Opposition Chief Whip in the House of Commons
- Incumbent
- Assumed office 4 November 2024
- Leader: Kemi Badenoch
- Preceded by: Stuart Andrew

Comptroller of the Household
- In office 8 July 2022 – 5 July 2024
- Prime Minister: Boris Johnson Liz Truss Rishi Sunak
- Preceded by: Marcus Jones
- Succeeded by: Chris Elmore

Lord Commissioner of the Treasury
- In office 9 January 2018 – 8 July 2022
- Prime Minister: Theresa May Boris Johnson

Member of Parliament for Castle Point
- Incumbent
- Assumed office 6 May 2010
- Preceded by: Bob Spink
- Majority: 3,251 (8%)

Personal details
- Born: Elizabeth Rebecca Scott Harris 22 December 1967 (age 58) Windsor, Berkshire, England
- Party: Conservative
- Education: Bedales School London School of Economics
- Website: www.rebeccaharris.org

= Rebecca Harris =

British politician (born 1967)

Dame Elizabeth Rebecca Scott Harris (born 22 December 1967) is a British Conservative Party politician who has been the Member of Parliament (MP) for Castle Point since 2010. Since November 2024 she has also served as Opposition Chief Whip.

Harris was the Comptroller of the Household from 2022 to 2024. In that role, she took part in the 2023 Coronation of Charles III and Camilla.

==Early life and career==
Elizabeth Harris was born on 22 December 1967 in Windsor, Berkshire and was privately educated at the boarding school Bedales, in Hampshire. She then went to university at the London School of Economics, graduating with a BSc. After university, Harris worked with Phillimore & Co publishers, working in warehousing as a delivery driver and sales rep. She eventually joined the board as marketing director. Harris was a Conservative head office campaign co-ordinator during 2000-2001 and Conservative North West London area officer during 2007–2008.

==Parliamentary career==
At the 2010 general election, Harris was elected to Parliament as MP for Castle Point with 44% of the vote and a majority of 7,632.
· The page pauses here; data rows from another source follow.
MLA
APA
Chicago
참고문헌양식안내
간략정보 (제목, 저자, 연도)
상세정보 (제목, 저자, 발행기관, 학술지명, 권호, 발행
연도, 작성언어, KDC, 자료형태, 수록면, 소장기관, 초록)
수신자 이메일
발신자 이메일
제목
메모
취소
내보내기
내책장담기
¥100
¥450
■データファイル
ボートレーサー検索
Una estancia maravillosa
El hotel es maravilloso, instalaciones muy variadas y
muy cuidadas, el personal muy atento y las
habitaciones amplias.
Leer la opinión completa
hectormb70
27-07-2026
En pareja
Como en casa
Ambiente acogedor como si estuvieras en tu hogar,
In 2012, Harris was named by Conservative Home as one of a minority of loyal Conservative backbench MPs not to have voted against the government in any significant rebellions.

She was a member of the Business, Innovation and Skills Committee and championed the Daylight Saving Bill which would have moved Britain onto Central European Time. On 20 January 2012, the legislation ran out of time to progress, meaning that the United Kingdom would remain on Western European Time.
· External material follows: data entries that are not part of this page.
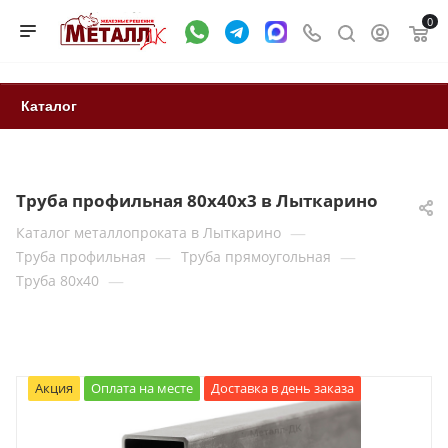
0
Каталог
Труба профильная 80х40х3 в Лыткарино
—
Каталог металлопроката в Лыткарино
—
—
Труба профильная
Труба прямоугольная
—
Труба 80x40
Акция
Оплата на месте
Доставка в день заказа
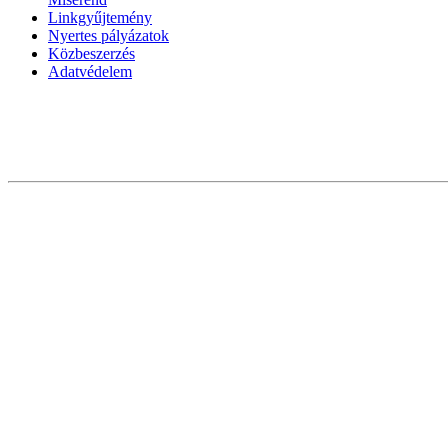
Linkgyűjtemény
Nyertes pályázatok
Közbeszerzés
Adatvédelem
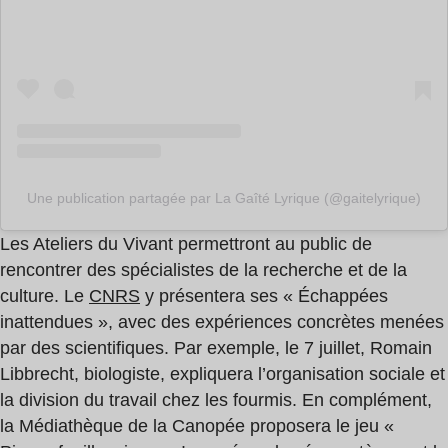
Une publication partagée par La Gaîté Lyrique (@gaitelyrique)
Les Ateliers du Vivant permettront au public de
rencontrer des spécialistes de la recherche et de la
culture. Le
CNRS
y présentera ses « Échappées
inattendues », avec des expériences concrètes menées
par des scientifiques. Par exemple, le 7 juillet, Romain
Libbrecht, biologiste, expliquera l’organisation sociale et
la division du travail chez les fourmis. En complément,
la Médiathèque de la Canopée proposera le jeu «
In March 2015, Harris and her entourage recorded video footage of allegedly speeding motorbikers and handed them to the police, after spotting them whilst canvassing. Local residents had complained of the street being used for road racing.

At the 2015 general election, Harris was re-elected as MP for Castle Point with an increased vote share of 50.9% and an increased majority of 8,934.
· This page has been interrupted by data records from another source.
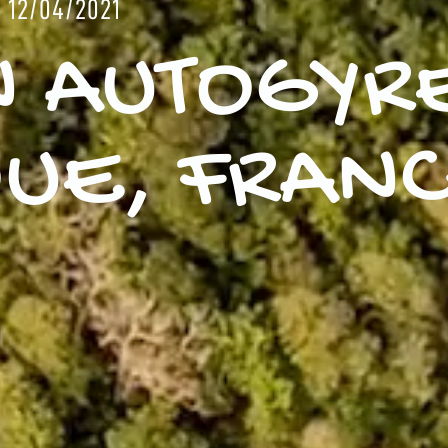
12/04/2021
N AUTOGYR
QUE, FRAN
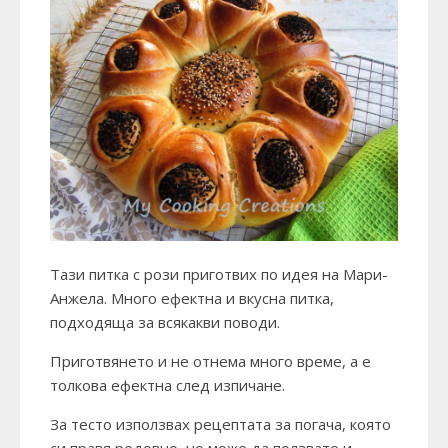
Тази питка с рози приготвих по идея на
Мари-
Анжела
. Много ефектна и вкусна питка,
подходяща за всякакви поводи.
Приготвянето и не отнема много време, а е
толкова ефектна след изпичане.
За тесто използвах рецептата за
погача
, която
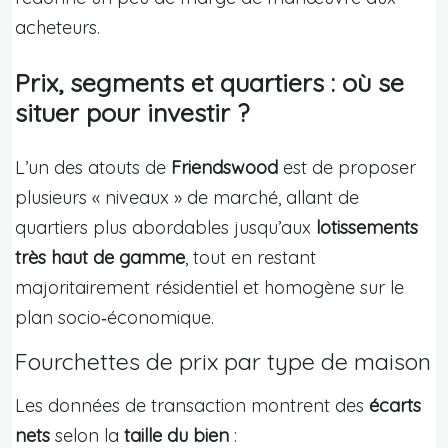
acheteurs.
Prix, segments et quartiers : où se
situer pour investir ?
L’un des atouts de
Friendswood
est de proposer
plusieurs « niveaux » de marché, allant de
quartiers plus abordables jusqu’aux
lotissements
très haut de gamme
, tout en restant
majoritairement résidentiel et homogène sur le
plan socio‑économique.
Fourchettes de prix par type de maison
Les données de transaction montrent des
écarts
nets
selon la
taille du bien
:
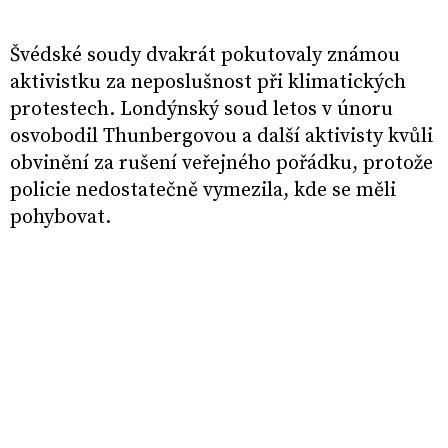
Švédské soudy dvakrát pokutovaly známou
aktivistku za neposlušnost při klimatických
protestech. Londýnský soud letos v únoru
osvobodil Thunbergovou a další aktivisty kvůli
obvinění za rušení veřejného pořádku, protože
policie nedostatečně vymezila, kde se měli
pohybovat.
Prior to the 2016 Brexit referendum, Harris stated her support for Britain to leave the European Union.

Harris was re-elected at the snap 2017 general election with an increased vote share of 67.3% and an increased majority of 18,872.

At the 2019 general election, Harris was again re-elected with an increased vote share of 76.7% and an increased majority of 26,634. This was the largest Conservative vote share of the entire election.

Harris was appointed Dame Commander of the Order of the British Empire in the 2024 Birthday Honours List for Political and Public Service.

Harris was again re-elected at the 2024 general election, with a decreased vote share of 38.1% and a decreased majority of 3,251.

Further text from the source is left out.